American - Scientist | March 6, 1953 -
Titan has no liquid water on its surface, and any liquid water beneath its surface is inaccessible to us, as far as we know. It has hydrocarbon lakes, but we don't know of any organisms that could live in those, not at the temperatures that we find on Titan. Any reference to possible life in lakes on the surface of Titan is pure speculation.
Carolyn Porco
LifeLiveWaterFindKnowPossible
As far as Europa goes, Europa very likely has an ocean under its surface. In that regard, Europa and Enceladus are on equal par. But on Europa, the ocean is at least several kilometers under the surface, and the moon is bathed in an intense radiation field.
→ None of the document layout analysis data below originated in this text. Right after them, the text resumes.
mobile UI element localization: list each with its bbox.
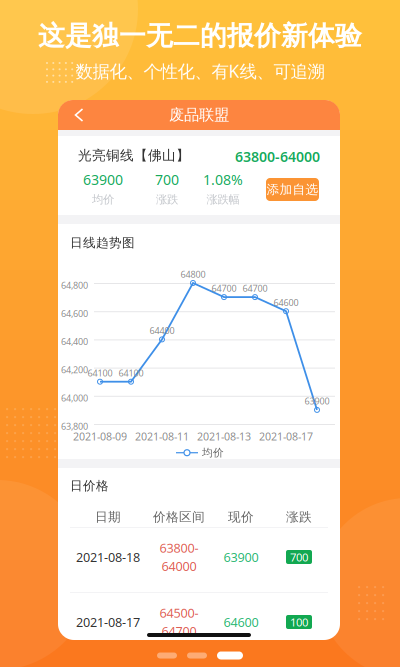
staticText: 63900 [83, 170, 123, 189]
staticText: 64,000 [61, 392, 88, 404]
staticText: 1.08% [203, 170, 243, 189]
staticText: 日线趋势图 [70, 235, 135, 251]
staticText: 64500- [160, 604, 198, 622]
staticText: 2021-08-17 [76, 613, 140, 631]
staticText: 2021-08-13 [197, 429, 251, 444]
staticText: 100 [290, 614, 308, 630]
staticText: 64000 [162, 558, 196, 575]
staticText: 64400 [150, 324, 174, 337]
button[interactable]: 添加自选 [266, 178, 319, 201]
staticText: 63800- [160, 539, 198, 556]
staticText: 64800 [180, 268, 206, 280]
staticText: 均价 [202, 446, 224, 459]
staticText: 63,800 [61, 420, 88, 432]
staticText: 2021-08-17 [259, 429, 313, 444]
staticText: 64700 [212, 282, 236, 294]
staticText: 700 [155, 170, 179, 189]
staticText: 64700 [162, 622, 196, 640]
staticText: 2021-08-09 [73, 429, 127, 444]
staticText: 2021-08-11 [135, 429, 189, 444]
staticText: 64600 [224, 613, 258, 631]
staticText: 64,400 [61, 335, 88, 348]
staticText: 数据化、个性化、有K线、可追溯 [76, 59, 324, 83]
staticText: 63900 [224, 548, 258, 566]
staticText: 日期 [95, 509, 121, 525]
staticText: 64600 [274, 296, 298, 308]
staticText: 添加自选 [266, 182, 318, 198]
staticText: 这是独一无二的报价新体验 [38, 19, 362, 53]
staticText: 光亮铜线【佛山】 [78, 147, 190, 164]
staticText: 2021-08-18 [76, 548, 140, 566]
staticText: 涨跌 [156, 192, 178, 206]
staticText: 涨跌幅 [206, 192, 240, 206]
staticText: 废品联盟 [169, 105, 229, 125]
staticText: 63900 [304, 395, 330, 407]
staticText: 700 [290, 549, 308, 565]
staticText: 日价格 [70, 478, 109, 494]
staticText: 均价 [92, 192, 114, 206]
staticText: 64100 [118, 367, 144, 379]
staticText: 64,800 [61, 279, 88, 291]
staticText: 64100 [88, 367, 112, 379]
staticText: 63800-64000 [235, 147, 320, 166]
button[interactable]: Back [66, 102, 92, 128]
staticText: 现价 [228, 509, 254, 525]
staticText: 64,600 [61, 307, 88, 320]
staticText: 价格区间 [153, 509, 205, 525]
staticText: 涨跌 [286, 509, 312, 525]
staticText: 64,200 [61, 364, 88, 376]
staticText: 64700 [242, 282, 268, 294]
OceanMoonEqualSurfaceIntense
I know that I derive the same kind of spiritual fulfillment from what I do, being a planetary scientist, seeing our exploration of the solar system come to fruition. I get such a spiritual high from it that I don't even see the need for religion.
ReligionSpiritualSeeingExploration
People gravitate to religion to feel a connection to the underlying meaning of everything. Well, as a scientist, you're always looking for the underlying meaning, and that, to me, is such a spiritual life, I wish people would open themselves up to that wonder.
LifeReligionSpiritualPeopleMe
My work is my life.
LifeWorkMy Life
I did play the guitar and sing; I was in a band called The Estrogens: three females and one very brave guy.
BraveGuitarPlayThreeBandGuy
I got into astronomy through an interest in religion.
ReligionThroughAstronomyInterest
The reasons why images are so primal and people immediately relate to it is that we are exquisitely engineered to interpret information that is arrayed in two dimensions. That's our eyesight. That's how our eye-brain system works. So it immediately feels to us when we look at an image like we have extended our senses.
PeopleInformationLookWhyImage
Saturn is accompanied by a very large and diverse collection of moons. They range in size from a few kilometers across to as big across as the U.S.
SizeBigSaturnCollectionRange
The need for a detailed, comprehensive examination of the Saturn system became clear during the early 1980s, after the two Voyager spacecraft made flybys of the planet. These celebrated events were the opening acts in the story of humanity's exploration of Saturn.
StoryHumanityEarlyExplorationTwo
Voyager found Saturn to be a planet with a complex interior, atmosphere, and magnetosphere. In its rings - a vast, gleaming disk of icy rubble - the mission recorded signs of the same physical mechanisms that were key in configuring the early solar system and similar disks of material around other stars.
StarsKeyMissionEarlySolarSigns
Voyager's passage through Saturn's inner system exposed diverse moons with dynamic forces at work. Titan, Saturn's largest moon, whose surface remained invisible through its thick, ubiquitous haze, nonetheless teased observers with hints of a possible ocean of liquid hydrocarbons.